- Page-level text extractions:
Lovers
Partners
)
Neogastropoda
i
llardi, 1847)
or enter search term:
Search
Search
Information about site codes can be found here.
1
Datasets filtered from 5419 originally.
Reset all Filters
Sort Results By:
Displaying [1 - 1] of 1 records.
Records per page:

- About this exercise: Transcribe all the entries exactly, as they stand.

- Task answer:
Lovers
Partners
)
Neogastropoda
i
llardi, 1847)
or enter search term:
Search
Search
Information about site codes can be found here.
1
Datasets filtered from 5419 originally.
Reset all Filters
Sort Results By:
Displaying [1 - 1] of 1 records.
Records per page:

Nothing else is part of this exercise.